Transcribed page contents
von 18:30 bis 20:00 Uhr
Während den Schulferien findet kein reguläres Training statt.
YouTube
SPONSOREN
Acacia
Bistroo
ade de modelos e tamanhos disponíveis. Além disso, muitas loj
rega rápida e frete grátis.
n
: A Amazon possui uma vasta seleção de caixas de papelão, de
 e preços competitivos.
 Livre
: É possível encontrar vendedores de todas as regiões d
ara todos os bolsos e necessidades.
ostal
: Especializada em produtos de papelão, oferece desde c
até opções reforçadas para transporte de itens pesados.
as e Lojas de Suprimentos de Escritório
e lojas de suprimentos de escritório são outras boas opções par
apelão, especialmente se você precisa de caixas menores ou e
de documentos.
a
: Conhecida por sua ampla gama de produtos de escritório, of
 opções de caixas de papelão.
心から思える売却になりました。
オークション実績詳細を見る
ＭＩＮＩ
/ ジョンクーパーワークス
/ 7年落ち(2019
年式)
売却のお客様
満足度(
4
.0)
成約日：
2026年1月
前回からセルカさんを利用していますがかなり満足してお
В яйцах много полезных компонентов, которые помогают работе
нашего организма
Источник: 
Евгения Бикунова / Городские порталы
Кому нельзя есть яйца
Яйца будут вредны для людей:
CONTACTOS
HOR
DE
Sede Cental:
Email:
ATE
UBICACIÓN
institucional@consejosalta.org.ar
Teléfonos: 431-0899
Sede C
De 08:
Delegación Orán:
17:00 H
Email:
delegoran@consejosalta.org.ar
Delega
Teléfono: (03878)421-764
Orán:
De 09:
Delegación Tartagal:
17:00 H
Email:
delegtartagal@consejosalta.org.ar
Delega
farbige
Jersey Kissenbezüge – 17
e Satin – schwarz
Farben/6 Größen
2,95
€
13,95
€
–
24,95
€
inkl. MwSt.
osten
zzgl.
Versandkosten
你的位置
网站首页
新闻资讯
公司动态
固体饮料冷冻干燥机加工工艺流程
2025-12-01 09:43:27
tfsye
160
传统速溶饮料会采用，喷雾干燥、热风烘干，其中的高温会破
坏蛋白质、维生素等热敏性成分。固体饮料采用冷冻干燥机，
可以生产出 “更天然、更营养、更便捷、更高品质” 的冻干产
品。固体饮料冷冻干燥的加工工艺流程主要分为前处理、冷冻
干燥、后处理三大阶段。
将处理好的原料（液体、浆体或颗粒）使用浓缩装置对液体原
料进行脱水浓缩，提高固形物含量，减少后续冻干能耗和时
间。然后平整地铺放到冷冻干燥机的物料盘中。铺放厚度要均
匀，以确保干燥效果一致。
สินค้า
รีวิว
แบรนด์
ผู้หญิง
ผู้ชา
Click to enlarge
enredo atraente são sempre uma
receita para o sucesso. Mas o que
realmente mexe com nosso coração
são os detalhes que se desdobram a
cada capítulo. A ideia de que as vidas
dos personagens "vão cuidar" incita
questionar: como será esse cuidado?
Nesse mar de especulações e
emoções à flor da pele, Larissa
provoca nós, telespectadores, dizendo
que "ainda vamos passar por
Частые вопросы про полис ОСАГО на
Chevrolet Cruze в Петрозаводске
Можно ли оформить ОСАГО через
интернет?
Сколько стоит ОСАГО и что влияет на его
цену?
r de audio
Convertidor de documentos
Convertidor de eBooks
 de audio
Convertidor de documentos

--

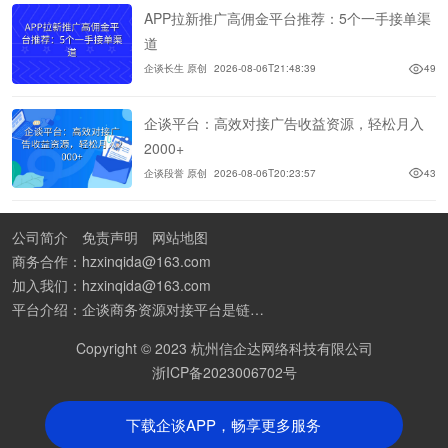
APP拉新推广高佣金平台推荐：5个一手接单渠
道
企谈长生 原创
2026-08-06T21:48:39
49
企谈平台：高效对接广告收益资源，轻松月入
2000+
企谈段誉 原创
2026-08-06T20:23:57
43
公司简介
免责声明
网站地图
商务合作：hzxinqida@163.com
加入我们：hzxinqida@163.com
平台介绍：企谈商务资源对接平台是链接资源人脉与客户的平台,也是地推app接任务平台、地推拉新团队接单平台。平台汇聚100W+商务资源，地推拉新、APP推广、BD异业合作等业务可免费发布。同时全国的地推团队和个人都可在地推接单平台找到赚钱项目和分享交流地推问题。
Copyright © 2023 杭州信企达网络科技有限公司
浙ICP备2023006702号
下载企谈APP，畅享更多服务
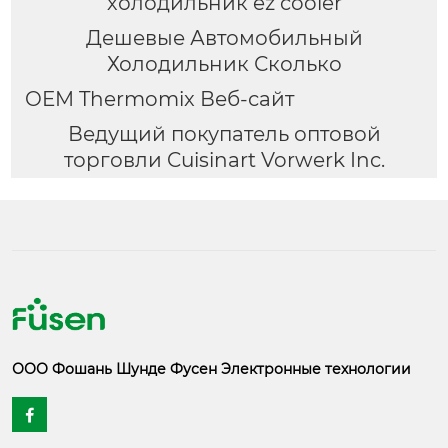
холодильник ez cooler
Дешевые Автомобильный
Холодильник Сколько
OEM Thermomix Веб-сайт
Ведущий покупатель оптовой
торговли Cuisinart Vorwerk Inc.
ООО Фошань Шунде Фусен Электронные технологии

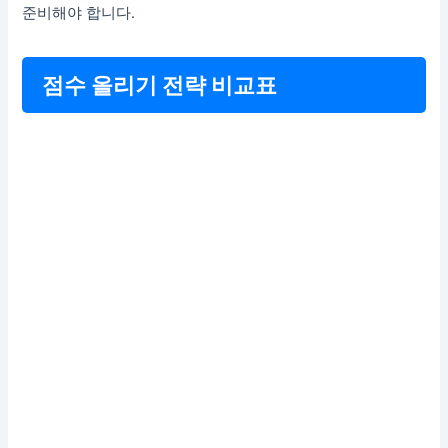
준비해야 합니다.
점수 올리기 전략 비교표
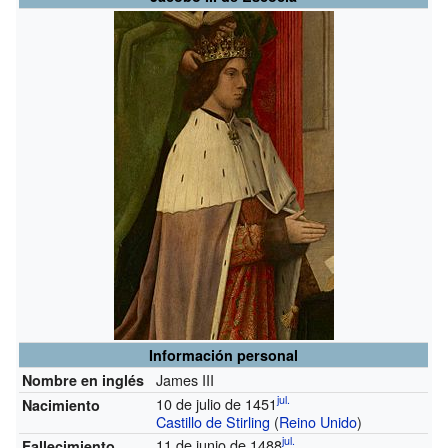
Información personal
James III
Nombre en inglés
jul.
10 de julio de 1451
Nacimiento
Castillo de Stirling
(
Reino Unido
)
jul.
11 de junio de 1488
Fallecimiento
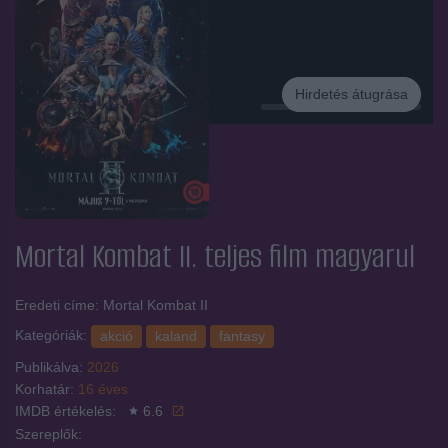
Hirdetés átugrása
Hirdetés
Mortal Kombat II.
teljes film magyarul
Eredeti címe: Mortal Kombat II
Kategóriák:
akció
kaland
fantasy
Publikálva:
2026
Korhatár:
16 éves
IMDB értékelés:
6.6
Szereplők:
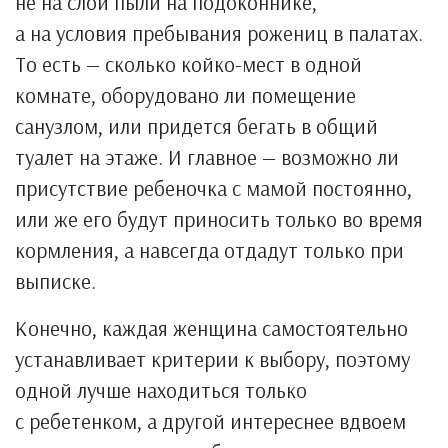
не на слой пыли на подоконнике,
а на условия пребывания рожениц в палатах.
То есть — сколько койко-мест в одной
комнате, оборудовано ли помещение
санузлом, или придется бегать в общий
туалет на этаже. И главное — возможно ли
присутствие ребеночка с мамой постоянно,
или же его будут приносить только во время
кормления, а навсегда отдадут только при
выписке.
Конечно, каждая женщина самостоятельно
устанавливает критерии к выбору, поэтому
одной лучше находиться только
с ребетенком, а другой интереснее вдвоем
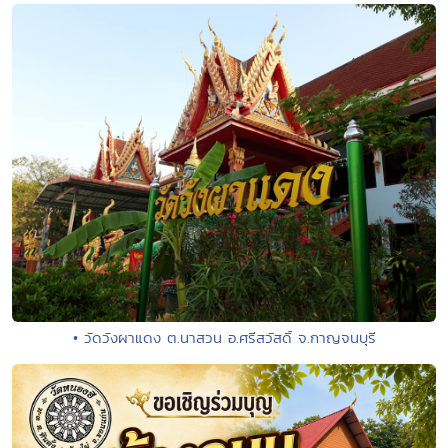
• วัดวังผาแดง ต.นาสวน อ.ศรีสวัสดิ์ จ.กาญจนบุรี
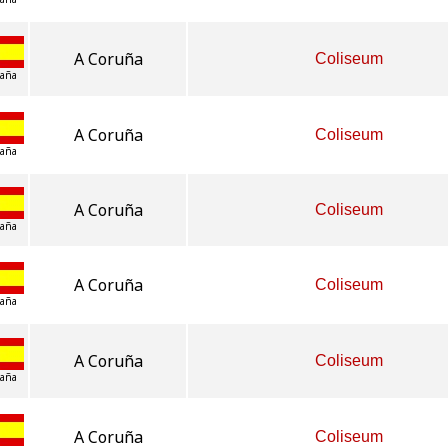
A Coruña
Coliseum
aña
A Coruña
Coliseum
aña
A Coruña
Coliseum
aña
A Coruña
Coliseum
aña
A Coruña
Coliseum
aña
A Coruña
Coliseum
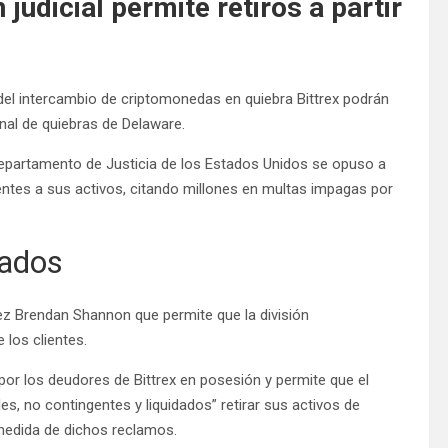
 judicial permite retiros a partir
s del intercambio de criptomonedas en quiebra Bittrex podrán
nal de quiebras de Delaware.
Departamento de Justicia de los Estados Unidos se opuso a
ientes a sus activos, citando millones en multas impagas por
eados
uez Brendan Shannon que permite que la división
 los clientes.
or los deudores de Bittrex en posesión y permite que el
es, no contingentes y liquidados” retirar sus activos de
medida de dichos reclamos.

## What is required
If the string "Mortal" is in a line of the entries, pick that line out.

## Your response
Mortal Kombat II.
Eredeti címe: Mortal Kombat II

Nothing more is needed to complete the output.